When singers Chuck Negron, Danny Hutton, and Cory Wells failed in their tryout to sign a recording contract with Brian Wilson of The Beach Boys, they hired a backing band and formed the tri-headed Cerberus known as Three Dog Night. Beginning with their debut album in 1968, the group became a hit-making machine over the next 7 years, with 21 Top 40 singles, 11 of which went Top 10, and 3 of which topped the charts.
Because Three Dog Night primarily succeeded as a singles act and didn’t write their own material, the hip critics didn’t dig them at all. But music critics are often too concerned with hipness to maintain any kind of objectivity, particularly in the late 1960’s and early 1970’s when they only wanted music by the children of the revolution, music to fight the power. If it made the charts, not cool; if it played on the jukebox, not cool; if the artist didn’t write it, not cool; if the kids liked it, not cool. The public, however, bought the singles in the millions.
As for not writing their own material, few artists in pop history excelled at arranging a song and making it their own more so than Three Dog Night. With only a few exceptions, their versions are definitive. Maybe not as much with the album tracks, but certainly with the singles — the ones the public bought in the millions.
Unfortunately, things began to go awry in 1975: Hutton was temporarily fired after sporadically showing up for a few albums, and Negron began to show the ill effects of the drug addiction which would take him 20 years to kick.
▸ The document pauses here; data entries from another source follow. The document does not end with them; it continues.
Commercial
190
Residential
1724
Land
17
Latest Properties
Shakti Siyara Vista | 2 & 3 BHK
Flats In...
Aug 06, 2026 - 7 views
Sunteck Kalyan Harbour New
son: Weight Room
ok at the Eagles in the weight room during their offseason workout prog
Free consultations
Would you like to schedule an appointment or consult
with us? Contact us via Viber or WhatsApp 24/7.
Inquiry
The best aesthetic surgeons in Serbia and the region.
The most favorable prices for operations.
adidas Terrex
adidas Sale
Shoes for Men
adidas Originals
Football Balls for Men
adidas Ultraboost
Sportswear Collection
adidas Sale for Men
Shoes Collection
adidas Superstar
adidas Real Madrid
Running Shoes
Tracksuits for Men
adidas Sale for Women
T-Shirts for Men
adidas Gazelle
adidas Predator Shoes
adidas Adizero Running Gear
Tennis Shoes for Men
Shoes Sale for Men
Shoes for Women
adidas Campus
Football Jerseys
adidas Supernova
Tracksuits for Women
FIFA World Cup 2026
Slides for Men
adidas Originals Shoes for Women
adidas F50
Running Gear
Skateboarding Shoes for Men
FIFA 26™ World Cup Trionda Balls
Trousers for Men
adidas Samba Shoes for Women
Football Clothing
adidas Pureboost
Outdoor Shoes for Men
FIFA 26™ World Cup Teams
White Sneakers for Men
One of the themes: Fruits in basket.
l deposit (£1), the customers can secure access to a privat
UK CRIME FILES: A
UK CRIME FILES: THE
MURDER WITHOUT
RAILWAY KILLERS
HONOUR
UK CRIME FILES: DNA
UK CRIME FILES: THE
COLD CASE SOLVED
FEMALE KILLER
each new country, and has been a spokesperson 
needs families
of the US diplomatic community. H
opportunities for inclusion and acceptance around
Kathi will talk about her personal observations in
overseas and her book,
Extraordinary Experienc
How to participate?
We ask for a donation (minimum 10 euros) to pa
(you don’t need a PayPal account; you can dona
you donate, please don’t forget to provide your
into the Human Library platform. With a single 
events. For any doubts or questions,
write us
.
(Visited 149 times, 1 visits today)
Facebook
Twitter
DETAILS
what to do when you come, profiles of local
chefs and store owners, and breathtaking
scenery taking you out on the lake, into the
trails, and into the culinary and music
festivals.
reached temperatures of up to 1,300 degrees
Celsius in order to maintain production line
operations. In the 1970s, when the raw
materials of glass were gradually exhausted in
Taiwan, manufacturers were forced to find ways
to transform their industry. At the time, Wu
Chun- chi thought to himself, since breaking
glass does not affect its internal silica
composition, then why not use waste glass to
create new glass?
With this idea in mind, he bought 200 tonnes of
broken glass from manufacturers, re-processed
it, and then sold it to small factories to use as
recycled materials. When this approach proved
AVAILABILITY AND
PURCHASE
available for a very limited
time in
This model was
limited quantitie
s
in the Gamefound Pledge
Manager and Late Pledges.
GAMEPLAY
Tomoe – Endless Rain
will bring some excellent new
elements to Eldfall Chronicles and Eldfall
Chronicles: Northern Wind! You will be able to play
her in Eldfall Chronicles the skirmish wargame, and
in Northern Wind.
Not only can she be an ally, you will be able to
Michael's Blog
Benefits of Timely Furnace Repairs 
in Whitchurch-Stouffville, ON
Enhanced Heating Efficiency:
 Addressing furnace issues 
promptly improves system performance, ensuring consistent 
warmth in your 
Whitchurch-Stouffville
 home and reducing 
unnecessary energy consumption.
The band broke up for 5 years but reunited in 1981 and still tour today (although Hutton is the only surviving original member at this point), making them one of the longest lasting bands left from the 1960’s.
So open up the window, let some air into this room. But keep a few dingoes around, just in case. Here’s all you need to know:
As the title at the top says, any Greatest Hits, Best Of, or Collection will work. While Three Dog Night made a few solid albums, they never put together anything cohesive enough to serve as a classic. All their singles in one place, on the other hand, make for some killer cohesion.
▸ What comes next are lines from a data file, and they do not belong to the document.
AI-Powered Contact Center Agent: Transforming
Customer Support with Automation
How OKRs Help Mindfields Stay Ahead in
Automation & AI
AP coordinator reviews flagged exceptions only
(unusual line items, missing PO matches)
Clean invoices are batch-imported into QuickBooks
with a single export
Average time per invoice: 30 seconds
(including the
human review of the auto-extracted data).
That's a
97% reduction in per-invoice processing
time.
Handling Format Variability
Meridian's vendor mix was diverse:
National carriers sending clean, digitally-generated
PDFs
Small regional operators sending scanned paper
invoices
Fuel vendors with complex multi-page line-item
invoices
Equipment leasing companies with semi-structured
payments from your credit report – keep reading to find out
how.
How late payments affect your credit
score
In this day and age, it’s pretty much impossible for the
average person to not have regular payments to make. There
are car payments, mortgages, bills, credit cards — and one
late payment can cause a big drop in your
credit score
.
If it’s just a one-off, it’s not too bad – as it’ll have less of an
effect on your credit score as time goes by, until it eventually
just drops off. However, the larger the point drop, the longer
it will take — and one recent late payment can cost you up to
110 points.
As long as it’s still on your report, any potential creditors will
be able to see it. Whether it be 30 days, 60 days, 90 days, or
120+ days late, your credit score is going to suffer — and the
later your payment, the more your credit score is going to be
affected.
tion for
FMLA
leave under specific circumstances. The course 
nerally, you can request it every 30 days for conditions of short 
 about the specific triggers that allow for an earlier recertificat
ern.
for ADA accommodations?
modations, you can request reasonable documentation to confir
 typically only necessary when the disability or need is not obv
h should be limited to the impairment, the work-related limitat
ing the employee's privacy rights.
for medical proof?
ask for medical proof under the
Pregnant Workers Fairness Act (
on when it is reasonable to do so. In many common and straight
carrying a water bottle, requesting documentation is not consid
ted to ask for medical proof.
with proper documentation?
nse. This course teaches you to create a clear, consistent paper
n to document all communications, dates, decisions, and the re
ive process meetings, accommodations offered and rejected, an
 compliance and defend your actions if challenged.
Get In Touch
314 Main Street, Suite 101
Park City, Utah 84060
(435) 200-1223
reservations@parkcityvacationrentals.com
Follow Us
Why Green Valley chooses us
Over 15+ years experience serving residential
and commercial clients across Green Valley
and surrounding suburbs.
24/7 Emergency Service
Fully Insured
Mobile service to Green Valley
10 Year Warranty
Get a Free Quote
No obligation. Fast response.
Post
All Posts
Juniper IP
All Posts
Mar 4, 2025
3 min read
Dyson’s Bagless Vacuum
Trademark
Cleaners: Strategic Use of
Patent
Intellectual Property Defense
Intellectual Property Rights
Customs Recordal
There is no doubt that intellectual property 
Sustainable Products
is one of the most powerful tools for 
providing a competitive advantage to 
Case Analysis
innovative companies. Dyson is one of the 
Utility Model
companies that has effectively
(Three Dog Night’s original master tapes were destroyed in the infamous Universal archive fire of 2008 which resulted in the loss of “an estimated 500K song titles” from over 800 artists, so I have no idea where current collections and album reissues source the songs from, but they sound fine to me.)
Their first big smash:
Their first #1:
A personal favorite:
Another personal favorite:
The keys tone in “Mama Told Me (Not to Come)” gets me every time! The track itself somehow sounds as smokey as the party itself.
It’s a very evocative song! It really does put you in the middle of the party, doesn’t it? I love it.
“Never been to Spain” – is my favourite. I was a fan of their music, still am. And all be darned, I never knew about the origin of the group’s name. That is brilliantly just like them.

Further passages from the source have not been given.